• [DATA FOR ANALYSIS]:

★ ★ ★

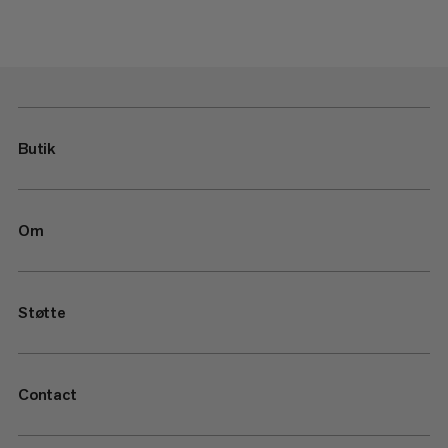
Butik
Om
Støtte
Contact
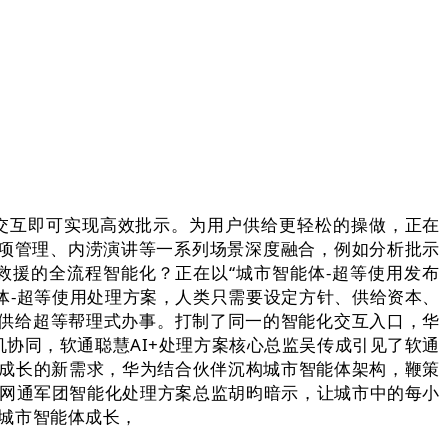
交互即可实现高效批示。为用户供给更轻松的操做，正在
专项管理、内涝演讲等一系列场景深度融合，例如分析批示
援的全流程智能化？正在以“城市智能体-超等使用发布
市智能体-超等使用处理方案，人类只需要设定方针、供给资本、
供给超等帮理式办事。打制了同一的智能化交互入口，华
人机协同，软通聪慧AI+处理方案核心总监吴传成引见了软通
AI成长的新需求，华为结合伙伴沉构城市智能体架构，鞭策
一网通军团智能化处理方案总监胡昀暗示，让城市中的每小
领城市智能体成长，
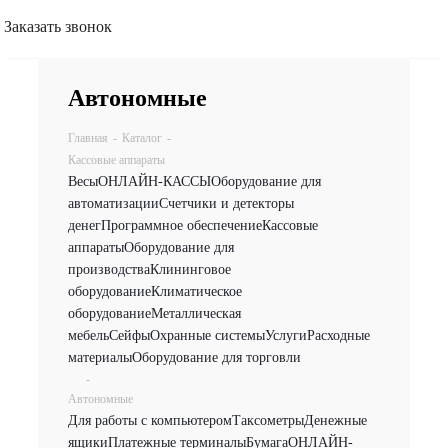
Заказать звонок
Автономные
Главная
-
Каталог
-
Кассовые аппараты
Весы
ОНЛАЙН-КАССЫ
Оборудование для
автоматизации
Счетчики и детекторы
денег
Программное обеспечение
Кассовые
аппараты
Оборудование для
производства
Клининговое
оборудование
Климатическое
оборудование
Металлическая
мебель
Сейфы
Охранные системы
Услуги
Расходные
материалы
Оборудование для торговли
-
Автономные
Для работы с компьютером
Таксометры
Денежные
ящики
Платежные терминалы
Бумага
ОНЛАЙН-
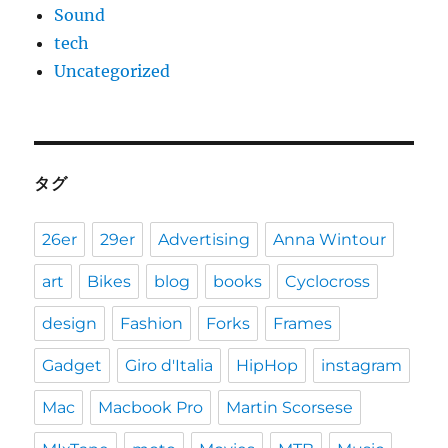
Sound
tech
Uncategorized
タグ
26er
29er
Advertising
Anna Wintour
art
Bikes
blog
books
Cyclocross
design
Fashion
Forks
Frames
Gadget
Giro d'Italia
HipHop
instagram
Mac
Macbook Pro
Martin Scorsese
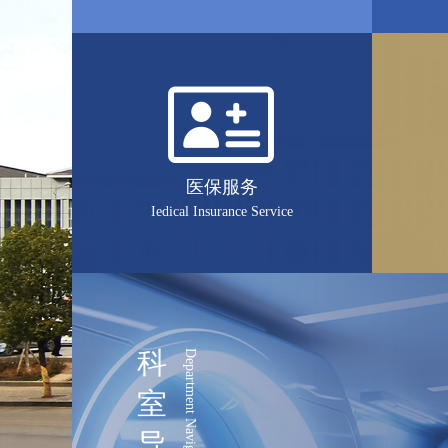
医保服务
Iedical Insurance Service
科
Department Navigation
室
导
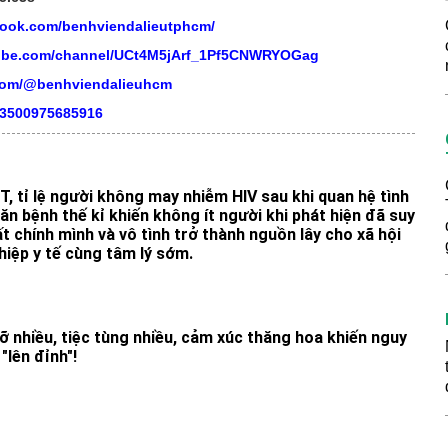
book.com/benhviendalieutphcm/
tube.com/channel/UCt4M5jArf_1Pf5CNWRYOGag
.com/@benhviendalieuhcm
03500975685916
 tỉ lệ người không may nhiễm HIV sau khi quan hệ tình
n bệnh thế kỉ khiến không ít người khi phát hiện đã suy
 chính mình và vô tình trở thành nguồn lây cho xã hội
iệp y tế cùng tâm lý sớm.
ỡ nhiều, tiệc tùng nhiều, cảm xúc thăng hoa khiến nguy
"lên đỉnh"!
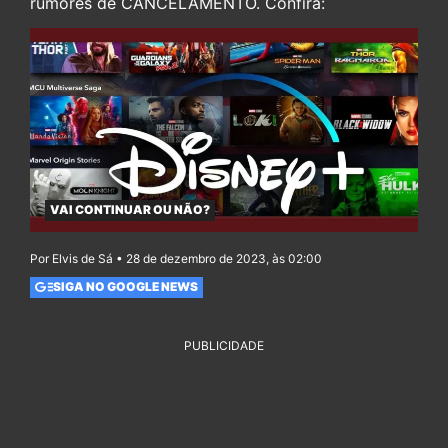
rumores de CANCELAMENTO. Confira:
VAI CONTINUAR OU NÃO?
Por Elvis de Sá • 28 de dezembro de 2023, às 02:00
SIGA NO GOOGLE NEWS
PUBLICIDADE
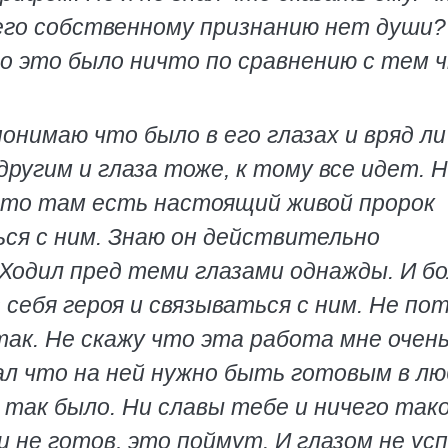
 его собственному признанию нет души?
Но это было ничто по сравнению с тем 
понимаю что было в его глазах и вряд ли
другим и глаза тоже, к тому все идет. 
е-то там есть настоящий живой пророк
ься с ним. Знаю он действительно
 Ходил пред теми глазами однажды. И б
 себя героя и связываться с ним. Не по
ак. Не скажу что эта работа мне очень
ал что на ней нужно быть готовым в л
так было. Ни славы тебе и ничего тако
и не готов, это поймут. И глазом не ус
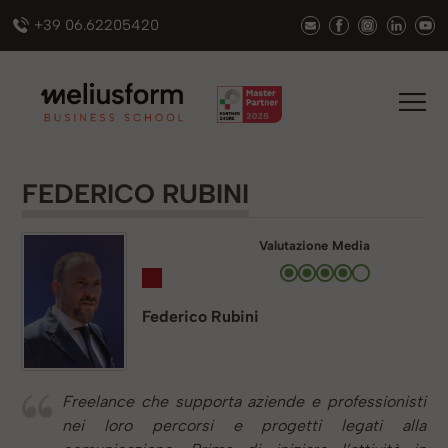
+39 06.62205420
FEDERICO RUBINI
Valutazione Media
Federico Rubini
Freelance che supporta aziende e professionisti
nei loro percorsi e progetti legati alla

★ ★ ★

• [TASK INSTRUCTIONS]: In the data above, find each line where the string "tình" appears, then copy it.

• [RESPONSE]:
 tỉ lệ người không may nhiễm HIV sau khi quan hệ tình
 chính mình và vô tình trở thành nguồn lây cho xã hội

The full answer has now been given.